[Saved entries]

________________________

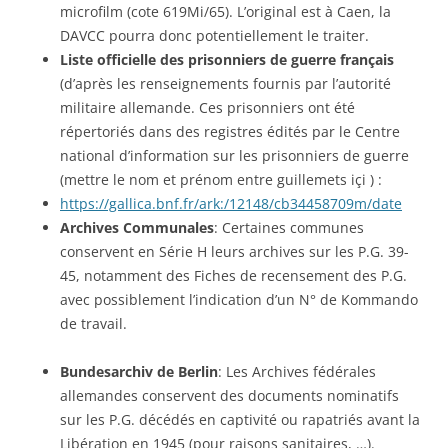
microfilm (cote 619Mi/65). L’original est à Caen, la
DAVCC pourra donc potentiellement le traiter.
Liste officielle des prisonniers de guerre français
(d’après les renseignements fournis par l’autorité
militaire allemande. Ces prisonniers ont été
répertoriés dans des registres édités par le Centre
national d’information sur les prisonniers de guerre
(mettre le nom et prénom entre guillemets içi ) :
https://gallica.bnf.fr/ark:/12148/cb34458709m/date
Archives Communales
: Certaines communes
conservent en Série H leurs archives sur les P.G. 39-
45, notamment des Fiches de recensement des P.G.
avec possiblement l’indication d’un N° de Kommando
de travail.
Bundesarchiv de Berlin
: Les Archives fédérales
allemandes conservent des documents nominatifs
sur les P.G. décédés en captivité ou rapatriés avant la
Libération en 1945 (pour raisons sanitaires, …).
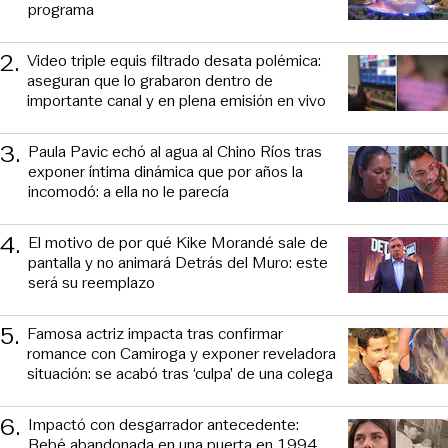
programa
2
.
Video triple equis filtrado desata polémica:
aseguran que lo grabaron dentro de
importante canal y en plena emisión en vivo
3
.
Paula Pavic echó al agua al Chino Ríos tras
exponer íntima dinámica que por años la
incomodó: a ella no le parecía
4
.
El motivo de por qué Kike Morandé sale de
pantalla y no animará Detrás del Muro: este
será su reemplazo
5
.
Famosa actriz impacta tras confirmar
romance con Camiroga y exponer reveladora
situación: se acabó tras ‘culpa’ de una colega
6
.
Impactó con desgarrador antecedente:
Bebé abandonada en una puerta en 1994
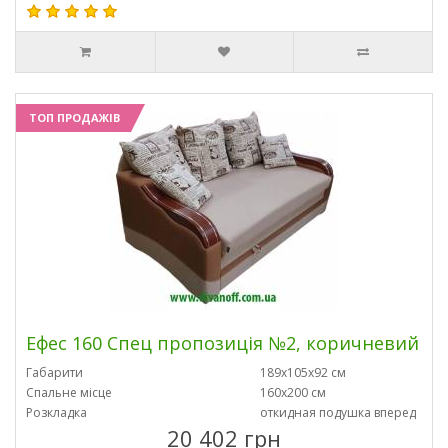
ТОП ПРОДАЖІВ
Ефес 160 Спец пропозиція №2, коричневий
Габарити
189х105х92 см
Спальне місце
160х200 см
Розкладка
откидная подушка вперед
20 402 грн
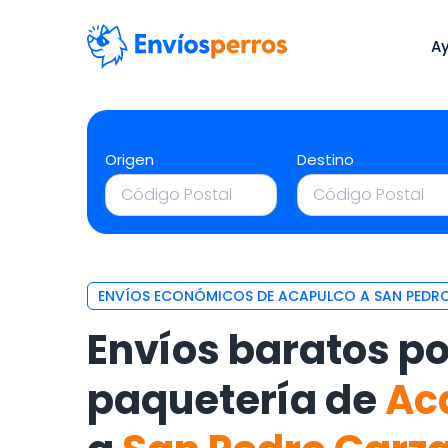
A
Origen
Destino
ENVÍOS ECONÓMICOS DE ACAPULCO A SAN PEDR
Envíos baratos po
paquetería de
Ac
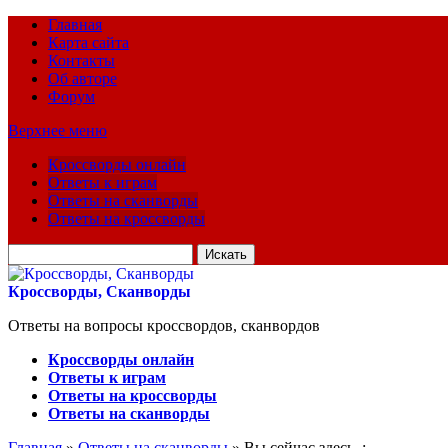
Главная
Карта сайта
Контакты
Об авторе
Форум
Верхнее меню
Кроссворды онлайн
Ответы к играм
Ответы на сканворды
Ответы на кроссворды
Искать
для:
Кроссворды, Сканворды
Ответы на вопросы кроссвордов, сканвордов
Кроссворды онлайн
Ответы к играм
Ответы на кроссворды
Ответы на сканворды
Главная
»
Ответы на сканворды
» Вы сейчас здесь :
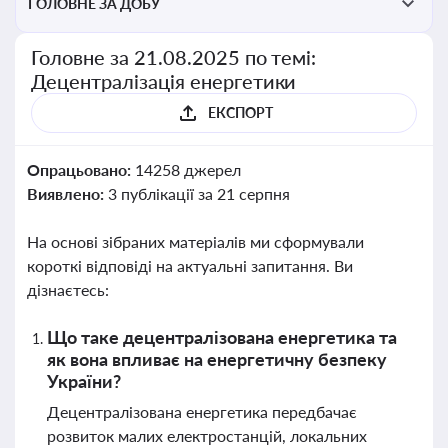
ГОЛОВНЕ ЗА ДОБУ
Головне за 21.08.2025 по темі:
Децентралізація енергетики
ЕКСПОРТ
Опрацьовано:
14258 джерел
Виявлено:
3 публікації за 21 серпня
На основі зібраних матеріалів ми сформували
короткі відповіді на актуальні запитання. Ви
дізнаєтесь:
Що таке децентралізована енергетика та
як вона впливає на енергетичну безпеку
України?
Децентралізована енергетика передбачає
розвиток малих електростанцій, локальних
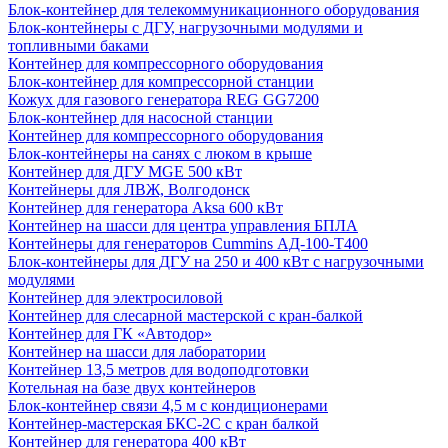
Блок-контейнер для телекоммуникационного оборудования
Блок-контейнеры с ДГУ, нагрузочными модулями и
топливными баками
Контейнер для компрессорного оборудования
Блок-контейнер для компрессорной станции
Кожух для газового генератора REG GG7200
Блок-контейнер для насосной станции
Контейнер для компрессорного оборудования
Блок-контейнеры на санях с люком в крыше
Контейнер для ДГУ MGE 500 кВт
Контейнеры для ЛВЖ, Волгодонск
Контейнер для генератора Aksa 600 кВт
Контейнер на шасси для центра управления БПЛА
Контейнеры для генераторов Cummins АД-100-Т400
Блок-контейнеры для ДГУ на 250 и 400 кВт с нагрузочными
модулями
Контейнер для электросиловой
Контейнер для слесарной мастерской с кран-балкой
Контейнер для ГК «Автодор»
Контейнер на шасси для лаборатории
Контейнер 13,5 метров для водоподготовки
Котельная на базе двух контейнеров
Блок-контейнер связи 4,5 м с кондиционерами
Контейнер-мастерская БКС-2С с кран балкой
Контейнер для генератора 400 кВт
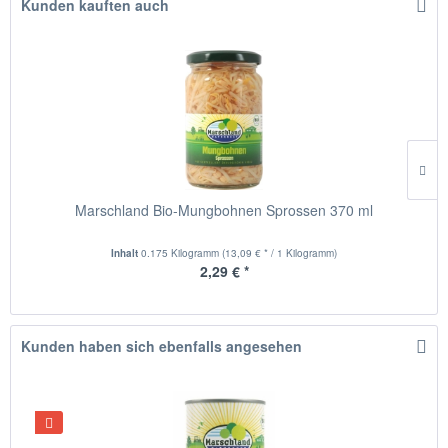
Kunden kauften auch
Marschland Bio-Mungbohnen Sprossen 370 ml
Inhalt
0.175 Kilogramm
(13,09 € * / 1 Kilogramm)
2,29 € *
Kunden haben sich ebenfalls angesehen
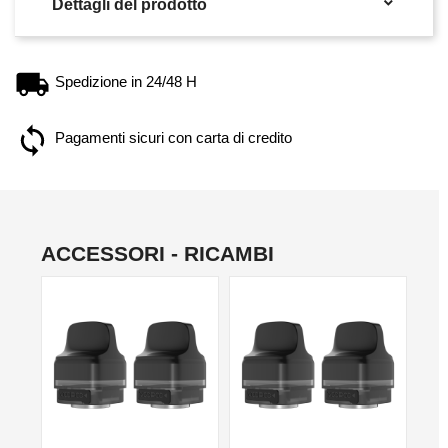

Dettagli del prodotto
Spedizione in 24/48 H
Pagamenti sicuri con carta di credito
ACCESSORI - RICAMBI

________________________

> **Task to complete**
Only the lines from the one that holds "Marschland Bio-Mungbohnen Sprossen 370 ml" through the end of the records above should be printed again, exactly as they are. Leave out the pictures.

> **Solution for this exercise**
Marschland Bio-Mungbohnen Sprossen 370 ml
Inhalt
0.175 Kilogramm
(13,09 € * / 1 Kilogramm)
2,29 € *
Kunden haben sich ebenfalls angesehen

Dettagli del prodotto
Spedizione in 24/48 H
Pagamenti sicuri con carta di credito
ACCESSORI - RICAMBI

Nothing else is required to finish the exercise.